[[ EXERCISE INPUTS open ]]

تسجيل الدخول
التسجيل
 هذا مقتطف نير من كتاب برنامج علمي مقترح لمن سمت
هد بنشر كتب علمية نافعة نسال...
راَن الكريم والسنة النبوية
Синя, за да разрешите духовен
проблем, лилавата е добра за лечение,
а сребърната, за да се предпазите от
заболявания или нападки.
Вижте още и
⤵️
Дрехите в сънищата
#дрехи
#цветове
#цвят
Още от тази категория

[[ EXERCISE INPUTS closed ]]
[[ EXERCISE INPUTS open ]]

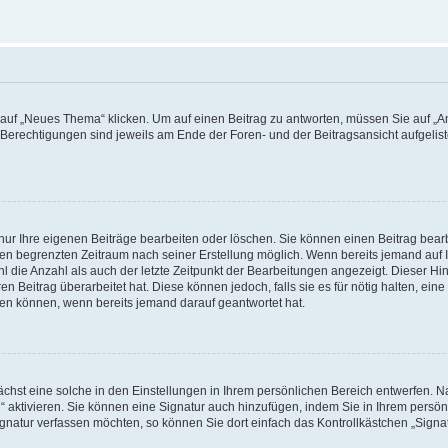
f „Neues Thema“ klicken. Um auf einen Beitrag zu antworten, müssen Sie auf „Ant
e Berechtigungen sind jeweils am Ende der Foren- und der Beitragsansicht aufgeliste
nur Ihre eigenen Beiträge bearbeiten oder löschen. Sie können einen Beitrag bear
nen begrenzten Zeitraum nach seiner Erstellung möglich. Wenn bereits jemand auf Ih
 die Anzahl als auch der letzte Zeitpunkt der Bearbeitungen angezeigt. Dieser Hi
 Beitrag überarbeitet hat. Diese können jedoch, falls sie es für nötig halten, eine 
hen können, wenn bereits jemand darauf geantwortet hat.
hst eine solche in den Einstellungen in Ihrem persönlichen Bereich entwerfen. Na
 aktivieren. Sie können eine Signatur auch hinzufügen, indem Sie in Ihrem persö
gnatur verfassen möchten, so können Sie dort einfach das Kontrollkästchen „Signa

[[ EXERCISE INPUTS closed ]]
[[ EXERCISE INPUTS open ]]

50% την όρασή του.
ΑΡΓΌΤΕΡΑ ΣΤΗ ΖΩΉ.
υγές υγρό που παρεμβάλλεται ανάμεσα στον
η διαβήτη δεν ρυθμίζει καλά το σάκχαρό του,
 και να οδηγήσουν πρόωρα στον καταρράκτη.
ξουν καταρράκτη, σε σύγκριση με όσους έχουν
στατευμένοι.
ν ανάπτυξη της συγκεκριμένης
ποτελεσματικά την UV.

[[ EXERCISE INPUTS closed ]]

Reproduce exactly, and with no other material, the lines between those holding "aktivieren. Sie können" and "gnatur verfassen möchten, so", inclusive.

 aktivieren. Sie können eine Signatur auch hinzufügen, indem Sie in Ihrem persö
gnatur verfassen möchten, so können Sie dort einfach das Kontrollkästchen „Signa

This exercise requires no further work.